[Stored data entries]
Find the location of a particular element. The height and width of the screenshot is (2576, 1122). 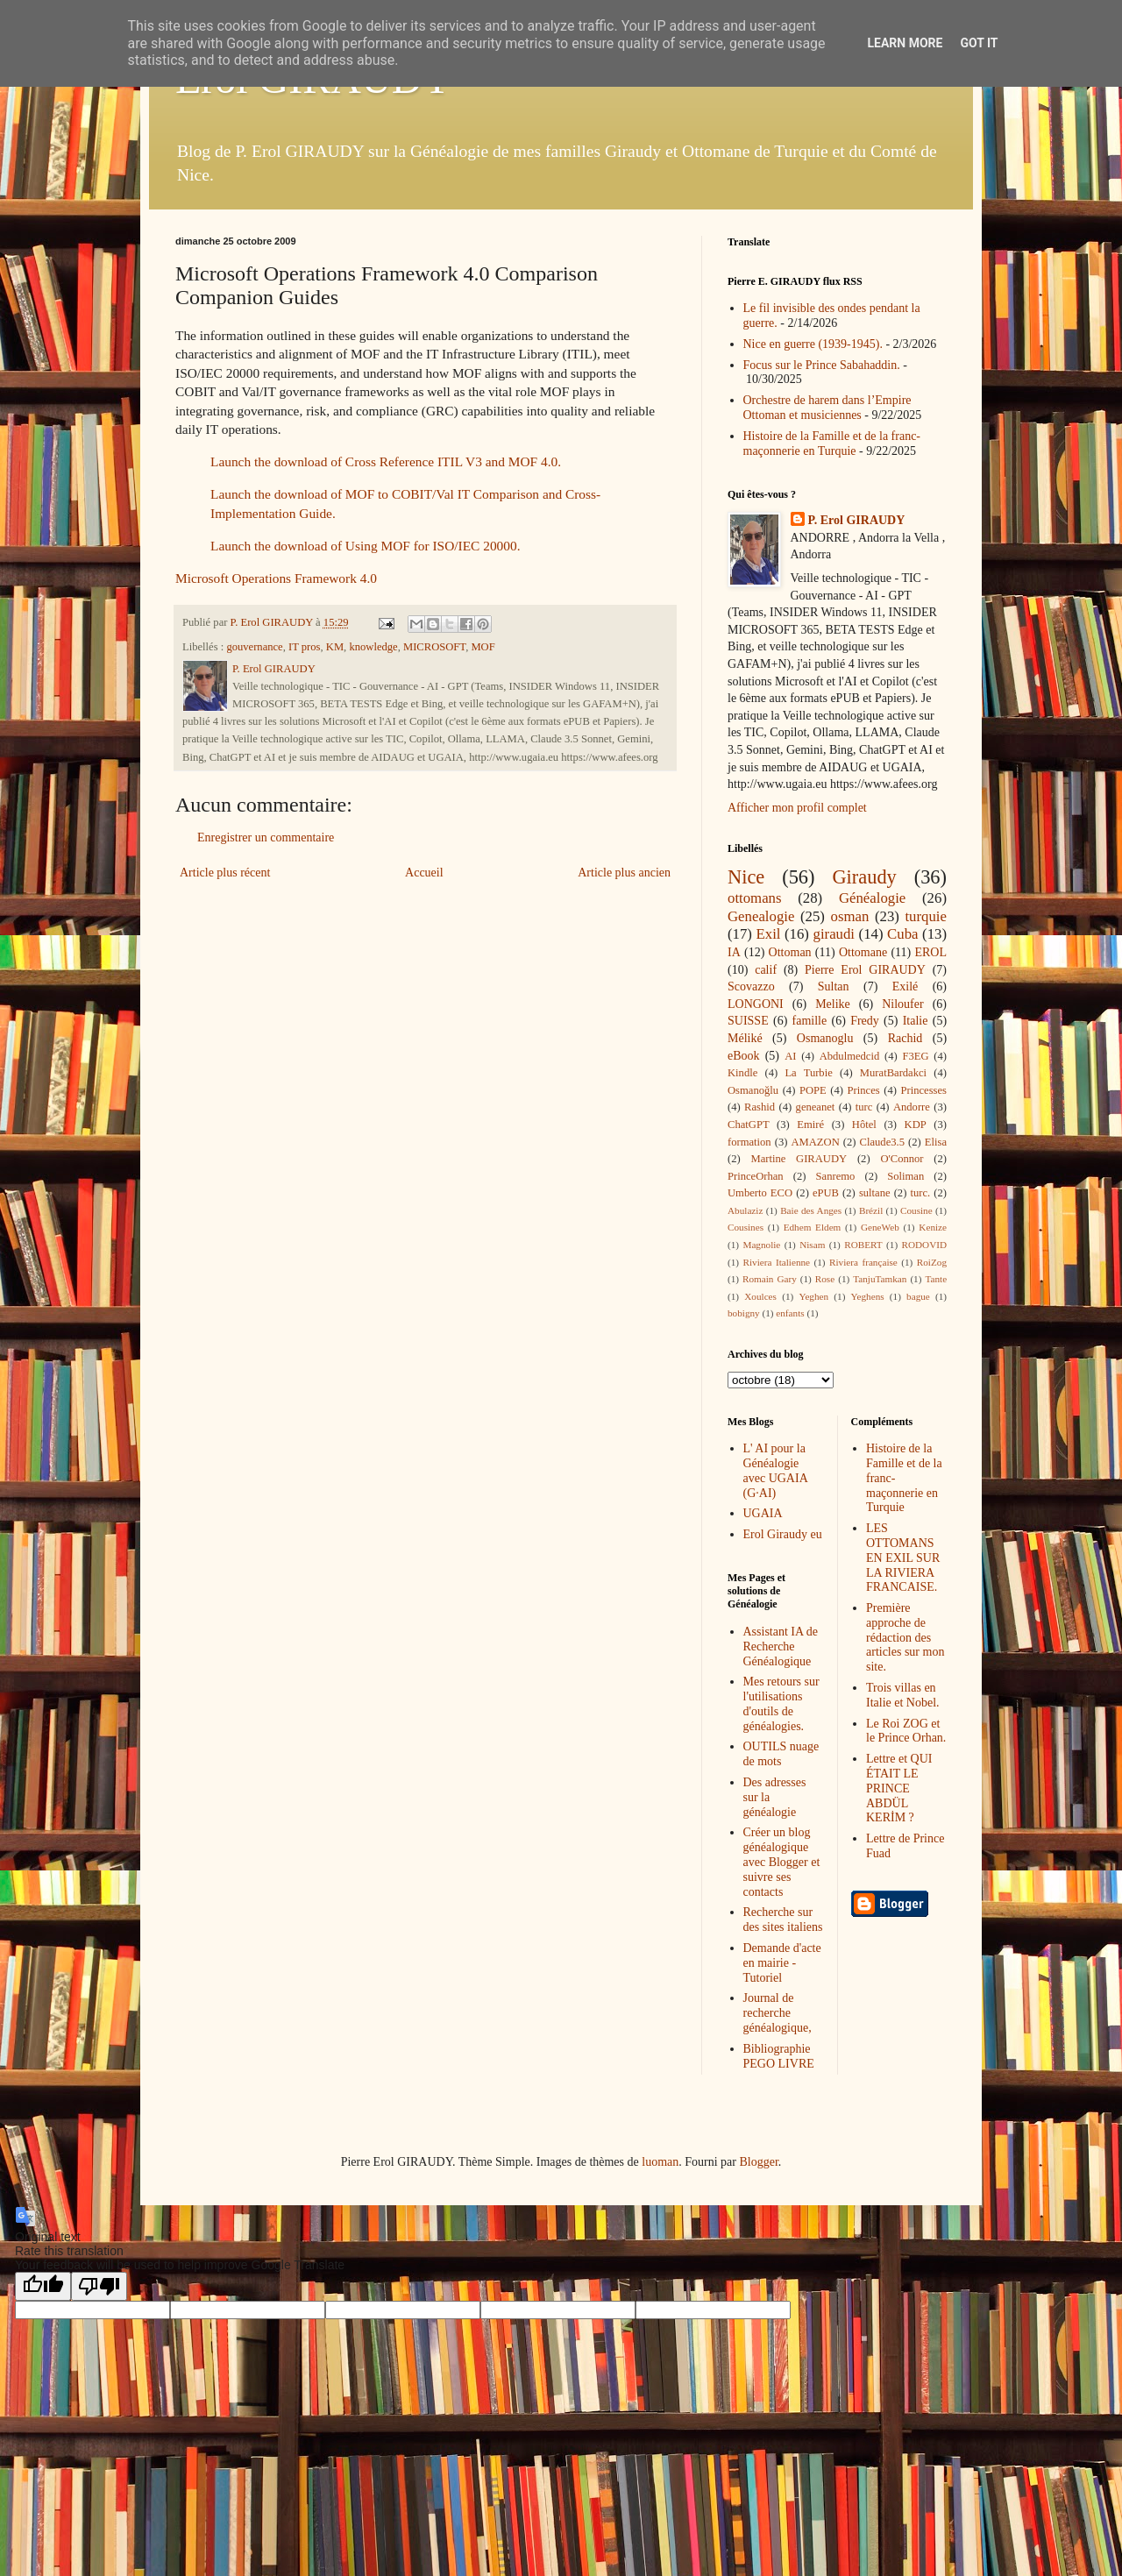

ROBERT is located at coordinates (863, 1244).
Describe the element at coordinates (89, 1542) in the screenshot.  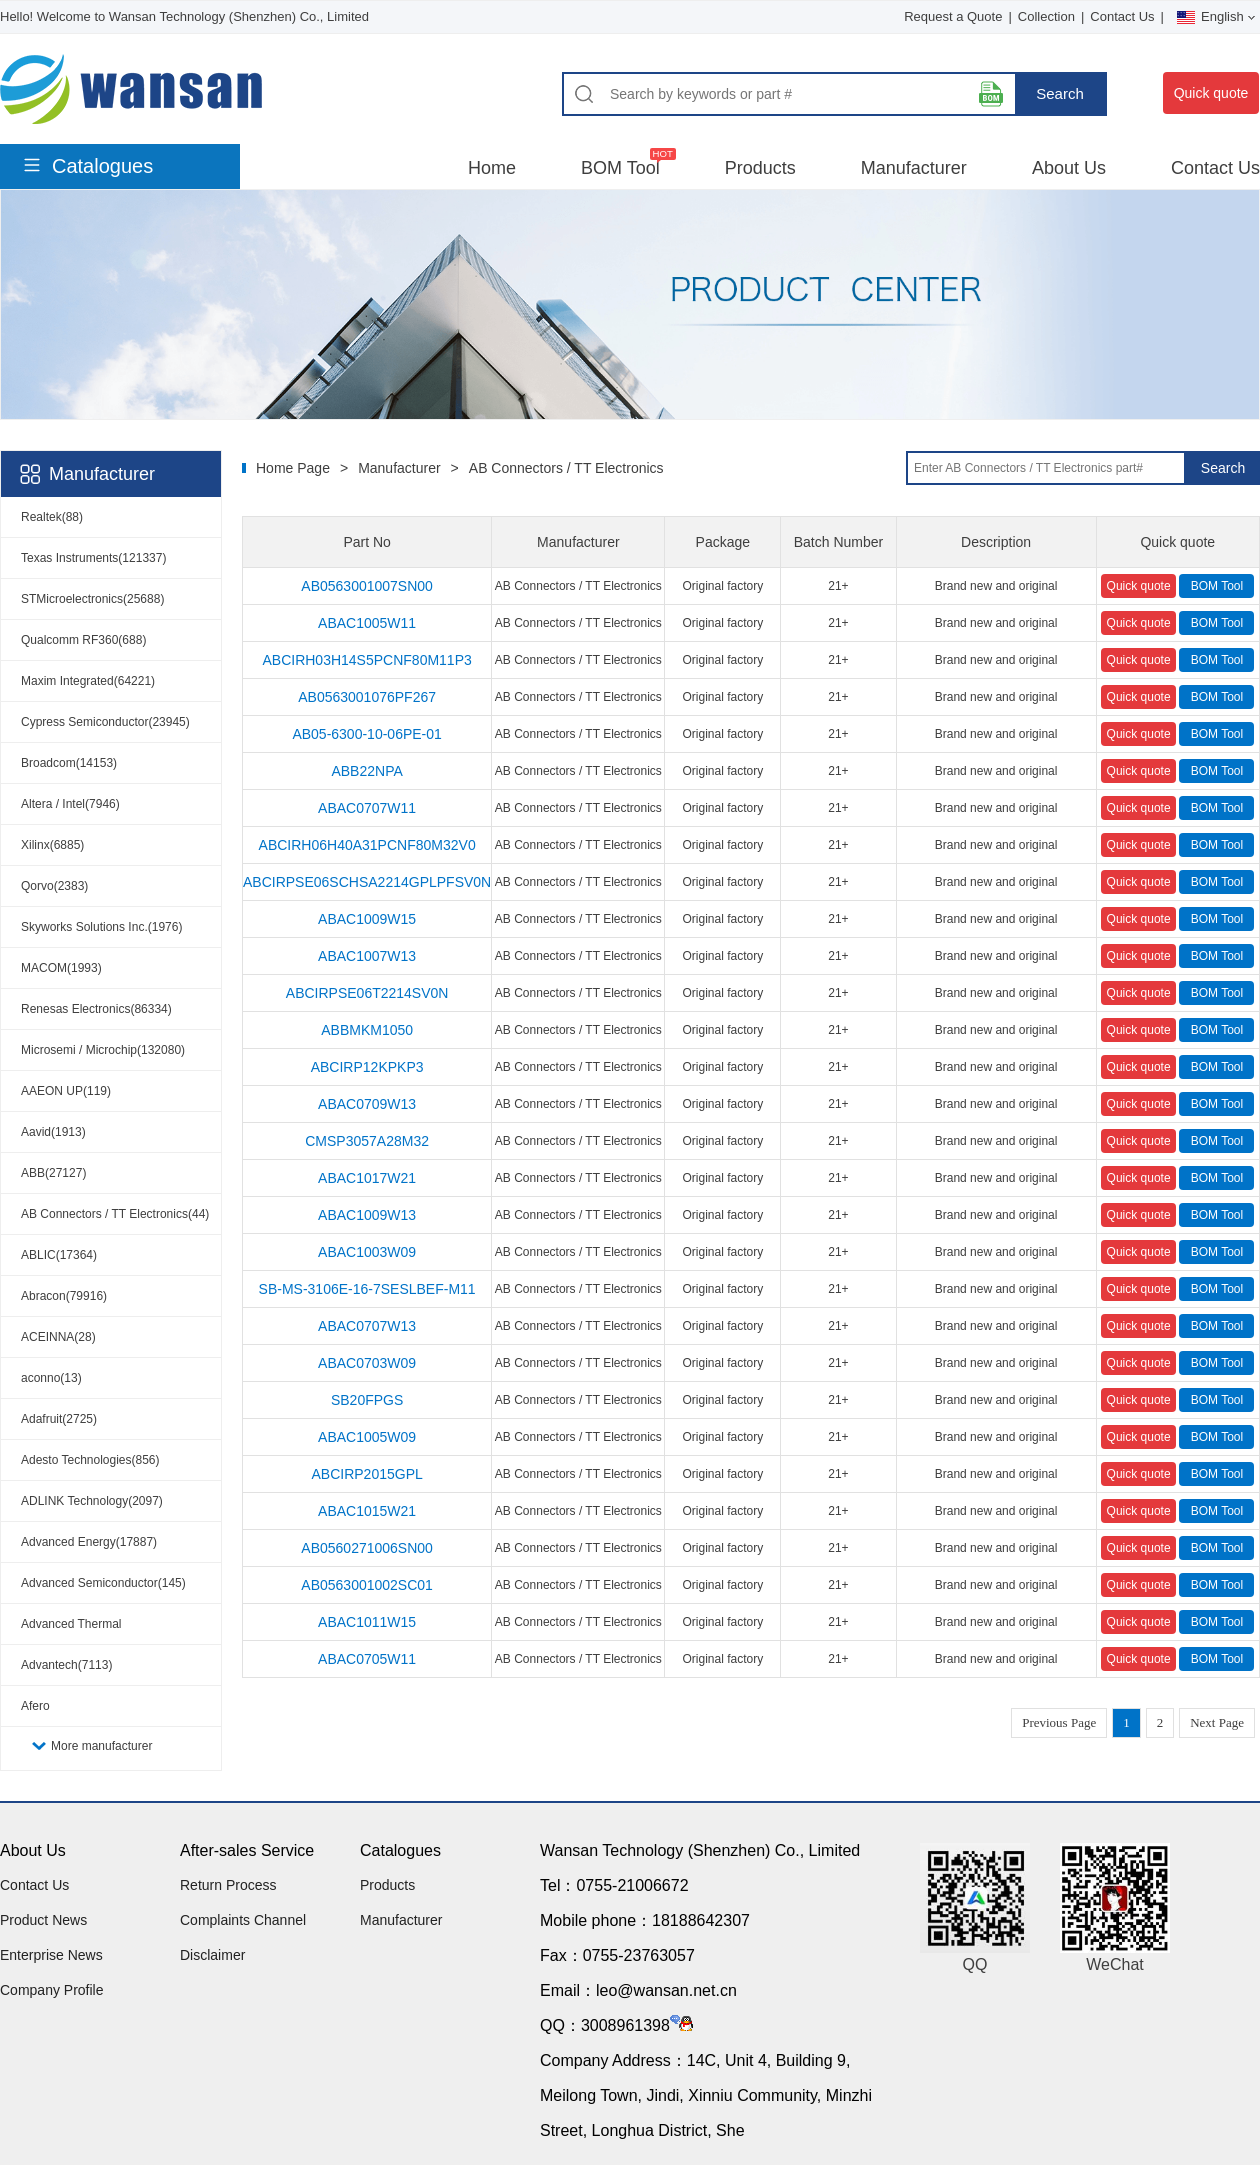
I see `Advanced Energy(17887)` at that location.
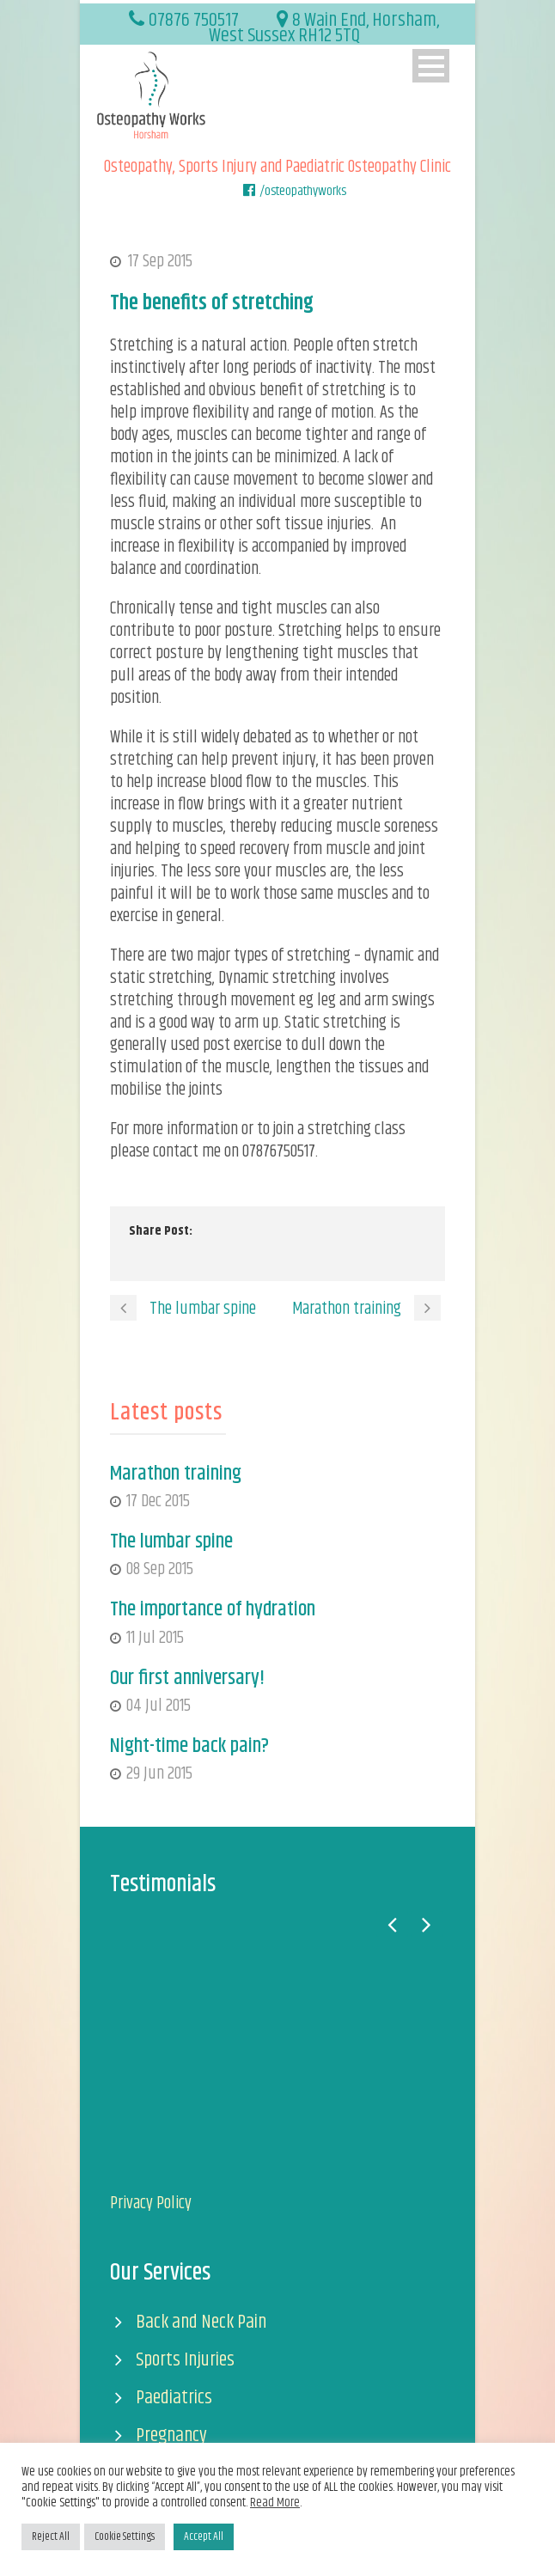 The image size is (555, 2576). Describe the element at coordinates (158, 1501) in the screenshot. I see `17 Dec 2015` at that location.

— WHAT THE TASK ASKS —
Please output only the lines running from the one that holds "Describe the element at coordinates (89, 1542)" through the last line of the entries, both ends included, without any images.

— OUTPUT FOR THIS EXERCISE —
Describe the element at coordinates (89, 1542) in the screenshot.  
I see `Advanced Energy(17887)` at that location.
 The image size is (555, 2576). Describe the element at coordinates (158, 1501) in the screenshot. I see `17 Dec 2015` at that location.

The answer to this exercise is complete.